Carlos Neves, Presidente da Associação de Produtores de Leite de Portugal, revelou em entrevista ao HIPERSUPER as preocupações da fileira de leite português.
Que efeitos terá o fim das quotas leiteiras para o sector, na Europa e, concretamente, em Portugal?
O fim das quotas vai provocar maior instabilidade na evolução dos preços e da quantidade produzida, com ciclos mais curtos e imprevisíveis. A longo prazo, dentro de dez anos, as perspectivas da União Europeia para o mercado mundial de lácteos são optimistas. Espera-se um aumento gradual do consumo nos países emergentes. No entanto, podem surgir imprevistos, como o actual embargo da Rússia que agravou um ano já complicado. Para os próximos meses estou muito apreensivo, sobretudo por causa do embargo russo.

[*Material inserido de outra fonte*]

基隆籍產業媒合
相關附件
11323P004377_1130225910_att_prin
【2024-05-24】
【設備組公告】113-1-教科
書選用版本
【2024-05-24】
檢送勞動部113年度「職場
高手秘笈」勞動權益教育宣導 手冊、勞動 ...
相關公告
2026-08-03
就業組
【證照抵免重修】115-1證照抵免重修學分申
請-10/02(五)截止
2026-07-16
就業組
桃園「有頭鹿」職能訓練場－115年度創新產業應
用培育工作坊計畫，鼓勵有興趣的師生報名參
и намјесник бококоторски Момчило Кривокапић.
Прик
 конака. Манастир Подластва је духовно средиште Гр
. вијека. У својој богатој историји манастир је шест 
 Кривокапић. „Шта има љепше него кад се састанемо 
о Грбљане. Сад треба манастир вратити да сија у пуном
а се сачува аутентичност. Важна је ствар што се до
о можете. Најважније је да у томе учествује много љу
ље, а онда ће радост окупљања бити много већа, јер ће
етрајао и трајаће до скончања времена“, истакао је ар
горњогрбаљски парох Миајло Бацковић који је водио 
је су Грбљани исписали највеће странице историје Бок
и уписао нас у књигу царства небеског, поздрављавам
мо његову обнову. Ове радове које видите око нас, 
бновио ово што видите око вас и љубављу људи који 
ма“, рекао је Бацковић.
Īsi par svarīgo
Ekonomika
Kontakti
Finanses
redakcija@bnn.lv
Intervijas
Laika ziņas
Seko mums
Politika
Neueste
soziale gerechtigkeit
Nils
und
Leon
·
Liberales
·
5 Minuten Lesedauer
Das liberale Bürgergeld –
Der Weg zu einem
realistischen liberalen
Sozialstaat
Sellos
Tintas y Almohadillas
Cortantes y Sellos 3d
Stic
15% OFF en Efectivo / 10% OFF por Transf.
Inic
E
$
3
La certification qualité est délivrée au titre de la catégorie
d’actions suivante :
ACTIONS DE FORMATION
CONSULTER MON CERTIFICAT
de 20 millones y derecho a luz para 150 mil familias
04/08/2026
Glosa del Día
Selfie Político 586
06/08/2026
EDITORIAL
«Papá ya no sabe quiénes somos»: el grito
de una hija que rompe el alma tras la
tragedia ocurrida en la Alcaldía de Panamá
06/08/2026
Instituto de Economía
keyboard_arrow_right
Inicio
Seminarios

Há o risco de oportunismo na importação de excedentes do mercado europeu.
Quando se começarão a sentir esses efeitos?
Os produtores sentem mais rapidamente o efeito. Quanto ao consumo, não consigo avaliar mas, sem dúvida que uma variação de cinco cêntimos, por litro de leite, afecta menos o consumidor que o produtor. Esses cêntimos em milhares de litros podem fazer a diferença entre sobreviver ou fechar a produção.
Historicamente, o preço do leite para o consumidor português é dos mais baixos da Europa e não prevejo que isso se altere nos próximos tempos. Compreendo que isso esteja ligado ao baixo rendimento dos portugueses mas torna-se complicado para o agricultor, uma vez que, produzir um litro de leite em Portugal ou na Alemanha custa quase o mesmo. Temos a mão-de-obra mais barata, mas gastamos mais com a rega e o cultivo de terrenos mais pequenos e repartidos.
Como é que os produtores se estão a preparar para os desafios que se avizinham?
Os produtores de leite tem vindo a investir para serem mais eficientes e responderem às exigências ambientais, de bem-estar animal e de segurança alimentar, impostas pela União Europeia. O leite é um dos alimentos mais analisados e os resultados das análises ao leite português provam a sua excelente qualidade.
Da parte da produção, temos de obter mais e melhores forragens nos campos para alimentarmos os animais, reduzindo os custos com importação de matérias-primas, como cereais e soja, para o fabrico de rações. Depois, estamos também dependentes da capacidade da indústria valorizar o leite através do fabrico de queijos e iogurtes, produtos em que há muita importação. Estamos igualmente dependentes das opções da distribuição. Se houver importações maciças para usar o leite em promoções para atrair os consumidores, veremos o nosso produto desvalorizado. Nesta situação, o país perde com a saída de dinheiro e aumento do défice comercial.
Qual a actual produção nacional de leite? Portugal é auto-suficiente?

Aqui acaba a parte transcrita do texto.